Extracted page text data:
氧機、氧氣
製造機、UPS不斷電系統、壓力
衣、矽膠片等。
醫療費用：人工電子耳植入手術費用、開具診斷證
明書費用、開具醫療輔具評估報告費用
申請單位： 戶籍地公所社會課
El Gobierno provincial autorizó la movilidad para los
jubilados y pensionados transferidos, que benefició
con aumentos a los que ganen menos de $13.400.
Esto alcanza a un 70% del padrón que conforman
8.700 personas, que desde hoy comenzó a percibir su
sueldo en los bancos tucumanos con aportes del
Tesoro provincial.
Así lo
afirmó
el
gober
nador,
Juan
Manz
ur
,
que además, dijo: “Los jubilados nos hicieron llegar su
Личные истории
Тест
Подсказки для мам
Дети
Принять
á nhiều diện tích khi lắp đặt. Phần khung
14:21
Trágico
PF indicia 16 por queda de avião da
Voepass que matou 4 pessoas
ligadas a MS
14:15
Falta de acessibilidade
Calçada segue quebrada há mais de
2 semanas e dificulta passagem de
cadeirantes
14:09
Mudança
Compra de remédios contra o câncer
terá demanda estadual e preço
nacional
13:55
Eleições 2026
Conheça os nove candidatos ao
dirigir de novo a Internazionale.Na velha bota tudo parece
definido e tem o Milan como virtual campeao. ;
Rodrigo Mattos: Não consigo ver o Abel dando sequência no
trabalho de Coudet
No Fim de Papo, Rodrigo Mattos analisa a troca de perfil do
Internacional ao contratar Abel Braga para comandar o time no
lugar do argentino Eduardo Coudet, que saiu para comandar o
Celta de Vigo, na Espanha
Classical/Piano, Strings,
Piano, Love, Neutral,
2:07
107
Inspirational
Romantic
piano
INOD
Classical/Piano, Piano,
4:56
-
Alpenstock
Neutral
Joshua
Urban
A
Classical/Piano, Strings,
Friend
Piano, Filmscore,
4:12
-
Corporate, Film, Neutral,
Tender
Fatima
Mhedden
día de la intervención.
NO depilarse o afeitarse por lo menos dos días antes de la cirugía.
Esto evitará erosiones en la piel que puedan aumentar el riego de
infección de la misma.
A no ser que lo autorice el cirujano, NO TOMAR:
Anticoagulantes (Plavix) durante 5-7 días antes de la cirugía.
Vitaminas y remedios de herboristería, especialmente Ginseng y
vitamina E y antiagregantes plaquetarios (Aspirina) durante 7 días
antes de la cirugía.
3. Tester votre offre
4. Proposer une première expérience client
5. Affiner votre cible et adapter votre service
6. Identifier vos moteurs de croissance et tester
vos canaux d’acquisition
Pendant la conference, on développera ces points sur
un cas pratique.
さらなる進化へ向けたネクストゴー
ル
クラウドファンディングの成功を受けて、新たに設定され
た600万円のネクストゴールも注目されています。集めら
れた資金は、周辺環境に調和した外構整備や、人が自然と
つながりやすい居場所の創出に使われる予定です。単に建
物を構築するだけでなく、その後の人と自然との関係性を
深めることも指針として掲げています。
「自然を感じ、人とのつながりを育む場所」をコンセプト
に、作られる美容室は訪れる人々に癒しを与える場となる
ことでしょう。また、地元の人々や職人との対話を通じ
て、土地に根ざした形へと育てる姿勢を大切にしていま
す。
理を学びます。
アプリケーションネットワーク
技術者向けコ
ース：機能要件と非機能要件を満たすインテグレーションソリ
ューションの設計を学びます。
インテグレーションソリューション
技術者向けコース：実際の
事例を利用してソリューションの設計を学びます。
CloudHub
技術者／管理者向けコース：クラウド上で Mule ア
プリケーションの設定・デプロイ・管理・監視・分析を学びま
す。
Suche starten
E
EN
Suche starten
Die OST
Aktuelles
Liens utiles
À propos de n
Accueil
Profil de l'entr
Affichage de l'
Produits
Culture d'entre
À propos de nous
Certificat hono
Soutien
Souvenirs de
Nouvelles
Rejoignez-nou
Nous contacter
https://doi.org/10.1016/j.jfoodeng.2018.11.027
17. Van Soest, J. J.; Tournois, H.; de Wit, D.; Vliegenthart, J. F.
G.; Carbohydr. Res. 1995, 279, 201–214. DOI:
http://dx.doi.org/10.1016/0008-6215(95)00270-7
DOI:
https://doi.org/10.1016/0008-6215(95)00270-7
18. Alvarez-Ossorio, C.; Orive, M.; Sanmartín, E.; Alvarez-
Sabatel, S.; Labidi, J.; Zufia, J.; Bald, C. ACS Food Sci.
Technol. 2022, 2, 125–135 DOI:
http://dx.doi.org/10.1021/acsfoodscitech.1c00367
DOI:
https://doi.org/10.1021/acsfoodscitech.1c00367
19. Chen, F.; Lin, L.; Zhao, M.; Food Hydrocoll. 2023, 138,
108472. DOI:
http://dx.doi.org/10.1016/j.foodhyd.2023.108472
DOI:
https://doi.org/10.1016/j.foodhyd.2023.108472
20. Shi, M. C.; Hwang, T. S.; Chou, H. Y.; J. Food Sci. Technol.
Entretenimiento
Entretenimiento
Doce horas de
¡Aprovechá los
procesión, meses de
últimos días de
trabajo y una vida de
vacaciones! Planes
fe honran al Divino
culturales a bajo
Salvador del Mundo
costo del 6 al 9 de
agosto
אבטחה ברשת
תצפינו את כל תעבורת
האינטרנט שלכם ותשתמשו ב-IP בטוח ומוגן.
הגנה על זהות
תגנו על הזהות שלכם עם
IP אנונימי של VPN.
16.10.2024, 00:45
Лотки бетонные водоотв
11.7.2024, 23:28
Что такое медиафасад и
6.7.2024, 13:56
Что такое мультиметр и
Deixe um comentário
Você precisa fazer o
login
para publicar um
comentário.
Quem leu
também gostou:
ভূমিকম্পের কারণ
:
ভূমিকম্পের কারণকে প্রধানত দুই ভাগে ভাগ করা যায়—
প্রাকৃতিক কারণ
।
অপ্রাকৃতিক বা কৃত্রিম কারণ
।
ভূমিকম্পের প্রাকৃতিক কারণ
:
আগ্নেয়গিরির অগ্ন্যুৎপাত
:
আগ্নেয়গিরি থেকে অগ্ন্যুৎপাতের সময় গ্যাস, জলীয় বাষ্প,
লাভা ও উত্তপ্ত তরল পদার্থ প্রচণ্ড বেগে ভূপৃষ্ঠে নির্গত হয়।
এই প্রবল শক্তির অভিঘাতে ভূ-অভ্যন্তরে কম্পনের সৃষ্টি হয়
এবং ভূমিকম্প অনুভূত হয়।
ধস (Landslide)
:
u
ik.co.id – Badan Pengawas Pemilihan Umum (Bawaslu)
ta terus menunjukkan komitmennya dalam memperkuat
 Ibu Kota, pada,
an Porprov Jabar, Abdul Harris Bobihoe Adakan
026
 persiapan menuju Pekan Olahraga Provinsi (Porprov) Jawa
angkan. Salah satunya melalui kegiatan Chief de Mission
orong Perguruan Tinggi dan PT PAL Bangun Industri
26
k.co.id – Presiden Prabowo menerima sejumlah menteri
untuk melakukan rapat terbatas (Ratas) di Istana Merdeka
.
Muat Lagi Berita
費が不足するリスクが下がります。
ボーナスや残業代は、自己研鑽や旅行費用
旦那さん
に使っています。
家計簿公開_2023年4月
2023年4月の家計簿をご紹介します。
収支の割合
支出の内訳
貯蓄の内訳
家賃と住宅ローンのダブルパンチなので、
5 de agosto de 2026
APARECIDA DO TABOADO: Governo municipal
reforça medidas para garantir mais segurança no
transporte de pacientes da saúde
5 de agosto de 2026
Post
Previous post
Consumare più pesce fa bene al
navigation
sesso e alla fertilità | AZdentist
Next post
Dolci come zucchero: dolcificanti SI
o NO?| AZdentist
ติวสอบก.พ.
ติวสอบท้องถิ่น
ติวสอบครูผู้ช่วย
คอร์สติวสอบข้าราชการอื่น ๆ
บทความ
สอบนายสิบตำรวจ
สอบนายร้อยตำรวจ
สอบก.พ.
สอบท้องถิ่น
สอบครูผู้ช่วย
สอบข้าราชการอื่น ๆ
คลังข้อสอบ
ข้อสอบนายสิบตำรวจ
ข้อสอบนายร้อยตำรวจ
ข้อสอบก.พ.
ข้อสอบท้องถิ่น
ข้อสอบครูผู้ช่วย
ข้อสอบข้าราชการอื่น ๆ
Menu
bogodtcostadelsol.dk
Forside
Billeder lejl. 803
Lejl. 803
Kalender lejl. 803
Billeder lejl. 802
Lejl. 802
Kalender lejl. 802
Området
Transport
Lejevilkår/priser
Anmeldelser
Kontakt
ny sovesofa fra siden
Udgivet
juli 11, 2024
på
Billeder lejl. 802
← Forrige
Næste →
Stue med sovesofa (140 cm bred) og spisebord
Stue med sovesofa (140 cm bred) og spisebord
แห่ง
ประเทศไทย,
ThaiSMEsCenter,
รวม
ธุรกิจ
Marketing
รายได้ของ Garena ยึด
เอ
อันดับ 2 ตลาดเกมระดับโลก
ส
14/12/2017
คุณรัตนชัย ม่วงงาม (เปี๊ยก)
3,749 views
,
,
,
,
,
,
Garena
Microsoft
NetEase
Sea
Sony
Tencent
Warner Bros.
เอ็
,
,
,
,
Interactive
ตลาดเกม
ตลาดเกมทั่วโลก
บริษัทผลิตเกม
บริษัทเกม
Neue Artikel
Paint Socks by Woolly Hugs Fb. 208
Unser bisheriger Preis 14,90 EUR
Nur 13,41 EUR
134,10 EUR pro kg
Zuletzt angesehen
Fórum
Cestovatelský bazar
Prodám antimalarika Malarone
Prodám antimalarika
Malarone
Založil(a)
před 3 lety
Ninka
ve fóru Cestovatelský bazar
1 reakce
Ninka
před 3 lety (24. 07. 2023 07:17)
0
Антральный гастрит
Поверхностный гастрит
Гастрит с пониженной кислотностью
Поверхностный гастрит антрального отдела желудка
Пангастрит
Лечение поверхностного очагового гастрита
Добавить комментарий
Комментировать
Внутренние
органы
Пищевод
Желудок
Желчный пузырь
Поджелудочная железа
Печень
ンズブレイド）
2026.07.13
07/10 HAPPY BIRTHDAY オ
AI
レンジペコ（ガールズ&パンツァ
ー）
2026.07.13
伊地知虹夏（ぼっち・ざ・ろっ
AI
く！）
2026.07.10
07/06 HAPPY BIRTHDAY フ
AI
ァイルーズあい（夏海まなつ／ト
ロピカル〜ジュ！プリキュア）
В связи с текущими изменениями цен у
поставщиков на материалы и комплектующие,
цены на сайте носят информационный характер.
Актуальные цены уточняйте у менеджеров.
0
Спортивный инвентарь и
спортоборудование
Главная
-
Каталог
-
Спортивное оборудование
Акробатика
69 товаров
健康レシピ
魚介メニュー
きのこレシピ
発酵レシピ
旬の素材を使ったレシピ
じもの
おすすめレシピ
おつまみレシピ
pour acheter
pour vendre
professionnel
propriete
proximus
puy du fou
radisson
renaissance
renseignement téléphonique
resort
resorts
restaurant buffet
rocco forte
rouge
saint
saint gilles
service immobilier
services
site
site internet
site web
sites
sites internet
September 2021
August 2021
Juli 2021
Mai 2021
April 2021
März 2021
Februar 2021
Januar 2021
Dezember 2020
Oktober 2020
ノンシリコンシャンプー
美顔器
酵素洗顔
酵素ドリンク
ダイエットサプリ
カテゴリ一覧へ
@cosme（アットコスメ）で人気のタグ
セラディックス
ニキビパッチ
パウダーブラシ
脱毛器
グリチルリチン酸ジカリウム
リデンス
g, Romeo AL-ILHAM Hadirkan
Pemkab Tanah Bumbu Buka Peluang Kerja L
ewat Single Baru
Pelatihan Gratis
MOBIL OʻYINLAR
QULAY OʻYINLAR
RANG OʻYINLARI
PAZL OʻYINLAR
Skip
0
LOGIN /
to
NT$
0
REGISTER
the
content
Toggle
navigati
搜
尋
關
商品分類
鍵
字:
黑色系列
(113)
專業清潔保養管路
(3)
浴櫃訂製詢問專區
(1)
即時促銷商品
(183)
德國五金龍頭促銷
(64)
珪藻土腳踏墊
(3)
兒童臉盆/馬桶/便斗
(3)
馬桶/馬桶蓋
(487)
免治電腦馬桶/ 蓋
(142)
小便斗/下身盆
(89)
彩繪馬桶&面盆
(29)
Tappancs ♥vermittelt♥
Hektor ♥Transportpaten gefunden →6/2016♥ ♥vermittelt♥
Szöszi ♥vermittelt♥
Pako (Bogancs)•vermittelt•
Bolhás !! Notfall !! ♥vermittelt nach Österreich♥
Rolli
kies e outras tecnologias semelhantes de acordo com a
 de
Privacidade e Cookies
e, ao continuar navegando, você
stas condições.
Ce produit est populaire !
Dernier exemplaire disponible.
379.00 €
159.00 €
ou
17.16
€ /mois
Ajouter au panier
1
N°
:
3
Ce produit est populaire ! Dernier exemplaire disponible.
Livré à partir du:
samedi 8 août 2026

What needs to be done:
Check each line above for the string "acsfoodscitech" and show the ones that have it.

Task answer:
http://dx.doi.org/10.1021/acsfoodscitech.1c00367
https://doi.org/10.1021/acsfoodscitech.1c00367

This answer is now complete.